Member of the Bengal Legislative Assembly
- In office 1938–1945
- Succeeded by: Tofazzel Hossain
- Constituency: Jhenaidah

Personal life
- Born: Ahmed Ali 21 January 1898 Enayetpur, Jessore District, Bengal Presidency, British India
- Died: 4 January 1959 (aged 60) Enayetpur, Jhenaidah, Jessore District, East Bengal, Pakistan
- Political party: All-India Muslim League

Religious life
- Religion: Islam
- Denomination: Sunni
- Jurisprudence: Hanafi
- Tariqa: Silsila-e-Furfura

Muslim leader
- Teacher: Mohammad Abu Bakr Siddique

= Ahmed Ali Enayetpuri =

Bengali politician

Ahmed Ali Enayetpuri (আহমদ আলী এনায়েতপুরী) was a Bengali writer, journalist, and politician.

==Early life and education==
Ahmed Ali was born on 21 January 1898, to a Bengali Muslim family in the village of Enayetpur in Jessore District, Bengal Presidency.

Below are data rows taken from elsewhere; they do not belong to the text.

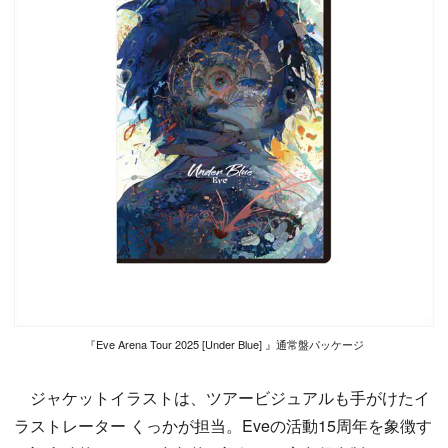
『Eve Arena Tour 2025 [Under Blue] 』通常盤パッケージ
ジャケットイラストは、ツアービジュアルも手がけたイ
ラストレーター くっかが担当。Eveの活動15周年を象徴す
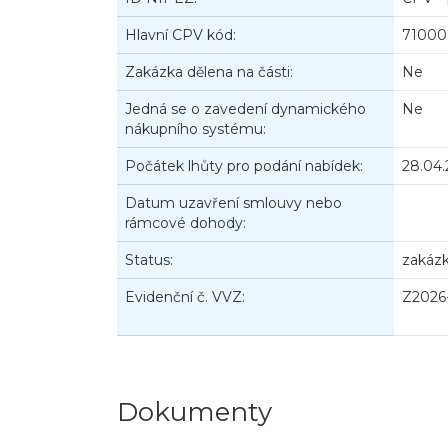
Hlavní CPV kód:
710000
Zakázka dělena na části:
Ne
Jedná se o zavedení dynamického
Ne
nákupního systému:
Počátek lhůty pro podání nabídek:
28.04
Datum uzavření smlouvy nebo
rámcové dohody:
Status:
zakáz
Evidenční č. VVZ:
Z2026
Dokumenty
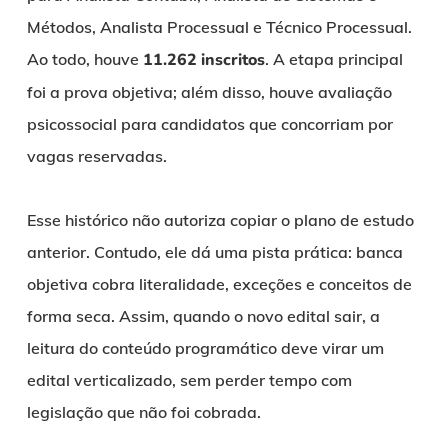
Métodos, Analista Processual e Técnico Processual.
Ao todo, houve
11.262 inscritos
. A etapa principal
foi a prova objetiva; além disso, houve avaliação
psicossocial para candidatos que concorriam por
vagas reservadas.
Esse histórico não autoriza copiar o plano de estudo
anterior. Contudo, ele dá uma pista prática: banca
objetiva cobra literalidade, exceções e conceitos de
forma seca. Assim, quando o novo edital sair, a
leitura do conteúdo programático deve virar um
edital verticalizado, sem perder tempo com
legislação que não foi cobrada.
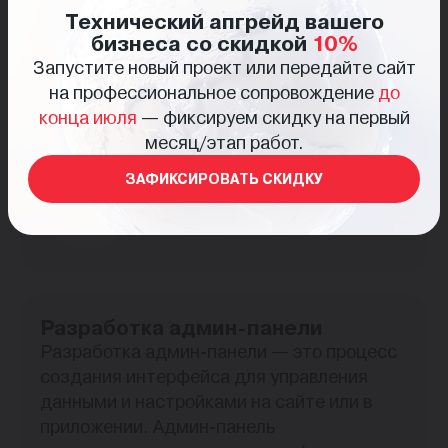
Технический апгрейд вашего
управление задачами, взаимодействие с
бизнеса со скидкой
10%
клиентами, поддержка пользователей,
Запустите новый проект или передайте сайт
мониторинг рабочих процессов. Он
на профессиональное сопровождение
до
помогает улучшить коммуникацию,
конца июля
— фиксируем скидку на первый
повысить производительность и
месяц/этап работ.
сэкономить время сотрудников.
ЗАФИКСИРОВАТЬ СКИДКУ
Разработка админ-панели
Разработка админ-панели — это процесс
создания интерфейса для управления
данными и настройками на сайте или в
приложении. Админ-панель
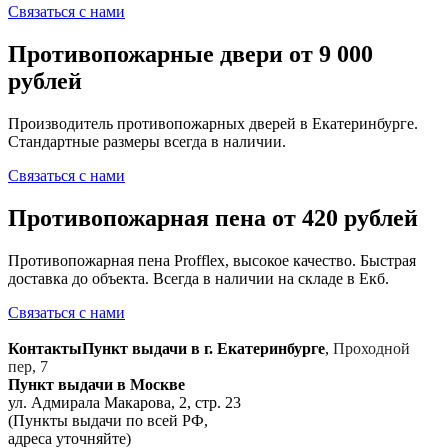
Связаться с нами
Противопожарные двери от 9 000
рублей
Производитель противопожарных дверей в Екатеринбурге.
Стандартные размеры всегда в наличии.
Связаться с нами
Противопожарная пена от 420 рублей
Противопожарная пена Profflex, высокое качество. Быстрая
доставка до объекта. Всегда в наличии на складе в Екб.
Связаться с нами
Контакты
Пункт выдачи в г. Екатеринбурге
,
Проходной
пер, 7
Пункт выдачи в Москве
ул. Адмирала Макарова, 2, стр. 23
(Пункты выдачи по всей РФ,
адреса уточняйте)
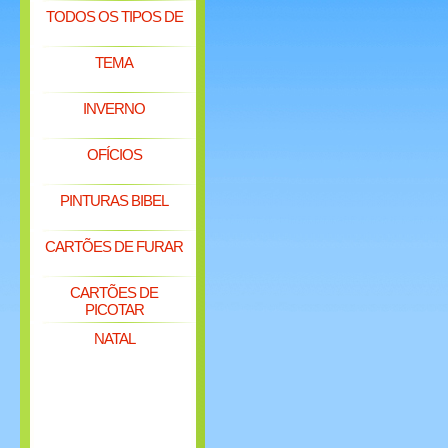
TODOS OS TIPOS DE
TEMA
INVERNO
OFÍCIOS
PINTURAS BIBEL
CARTÕES DE FURAR
CARTÕES DE
PICOTAR
NATAL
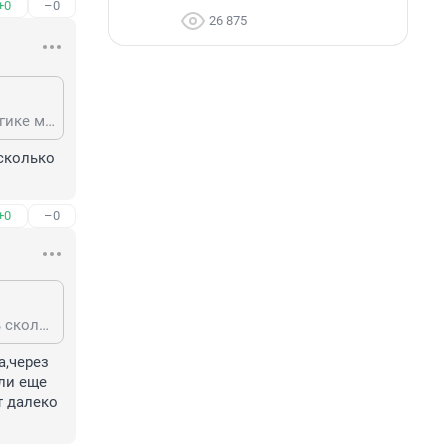
+0
–0
26 875
Куда их переселить?ну если только к главе администрации) И по вашей логике мост был только для этих 26 людей что ли?
сколько 
+0
–0
судя по статье, то пострадали исключительно 26 человек, а если посчитать сколько на мост денег ушло и уйдет, то хватит им по хате в Новосибирске купить
,через 
ли еще 
 далеко 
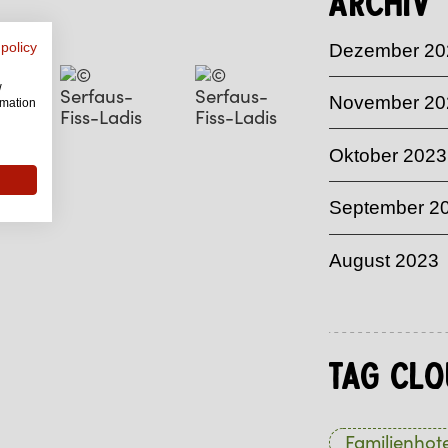
Archiv
 policy
Dezember 20
w
November 20
rmation
Oktober 2023
September 2
August 2023
Tag Clo
Familienhote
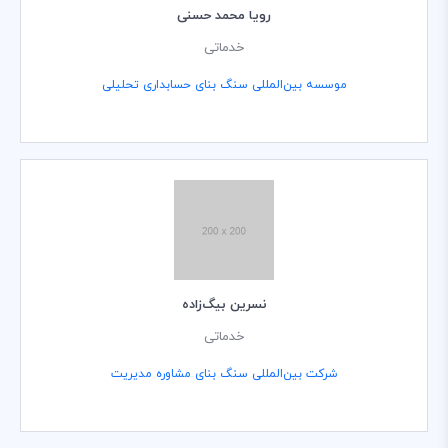
رویا محمد حسنی
خدماتی
موسسه بین‌المللی سنگ بنای حسابداری تحلیلی
نسرین بیگ‌زاده
خدماتی
شرکت بین‌المللی سنگ بنای مشاوره مدیریت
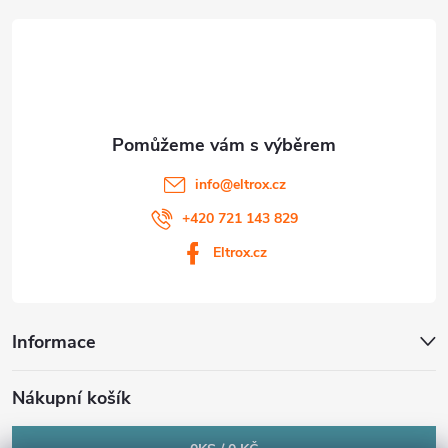
t
p
i
í
s
u
info
@
eltrox.cz
+420 721 143 829
Eltrox.cz
Informace
Nákupní košík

The family had Iraqi ancestry. His father, Shah Abed Ali (d. 1956), was a Mawlana and his mother's name was Sayeda Khatun.

He studied at the Shajiali Lower Primary School under Pandit Dvijabar Charkabarti and others. After that he enrolled at the Jessore District School, studying until class 8. His father realised Ali's lack of interest and enrolled him at the Calcutta Alia Madrasa instead. In Calcutta, Ali completed Islamic studies and learnt Arabic under Mawlana Gul Muhammad Khan and Mawlana Bashir Ahmad. However, instead of completing his studies at the madrasa, Ali came under the influence of Mohammad Abu Bakr Siddique, the inaugural Pir of Furfura Sharif. Siddique taught him Islamic theology, Persian and Urdu. Enayetpuri later self-learned English too and was conferred the title of Shamsul Ulama. Not long after his studies, his pir instructed him to give public speeches, calling towards Islam.

==Career==
Enayetpuri founded Sariat (also spelled Sariyat), a monthly magazine, in 1924 and became its editor. He renamed the newspaper Sariat-i-Islam. It was the sole Hanafi publication in Kolkata. It was dogmatic. He served as the editor of the Sariat-i-Islam for 32 years. In 1934, the British Raj awarded him the title of Khan Sahib. He served as a member of the Jessore District Board.

In 1937 he was elected to the Bengal Legislative Assembly from Jhenaidah constituency as a candidate of the All India Muslim League. In the assembly he introduced a bill to make primary education free. He was awarded the title of Khan Bahadur in 1938.

==Death==
Enayetpuri died on 4 January 1959 in Enayetpur, Jessore District, East Bengal, Pakistan.